## Problem to solve
Output the entries below exactly as written, omitting pictures.

## Record extracts
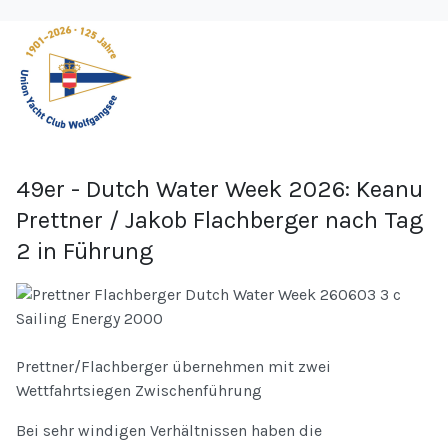
49er - Dutch Water Week 2026: Keanu
Prettner / Jakob Flachberger nach Tag
2 in Führung
Prettner/Flachberger übernehmen mit zwei
Wettfahrtsiegen Zwischenführung
Bei sehr windigen Verhältnissen haben die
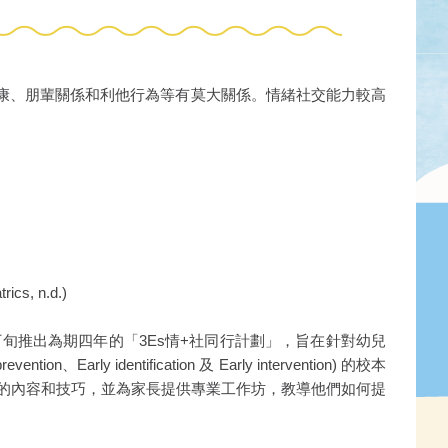
展包括心理健康、朋輩關係和利他行為等有莫大關係。情緒社交能力較高
s, n.d.)
下旬推出為期四年的「3Es情+社同行計劃」，旨在針對幼兒
y identification 及 Early intervention) 的校本
的內容和技巧，並為家長提供專業工作坊，教導他們如何提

## Exercise output
49er - Dutch Water Week 2026: Keanu
Prettner / Jakob Flachberger nach Tag
2 in Führung
Prettner/Flachberger übernehmen mit zwei
Wettfahrtsiegen Zwischenführung
Bei sehr windigen Verhältnissen haben die
展包括心理健康、朋輩關係和利他行為等有莫大關係。情緒社交能力較高
s, n.d.)
下旬推出為期四年的「3Es情+社同行計劃」，旨在針對幼兒
y identification 及 Early intervention) 的校本
的內容和技巧，並為家長提供專業工作坊，教導他們如何提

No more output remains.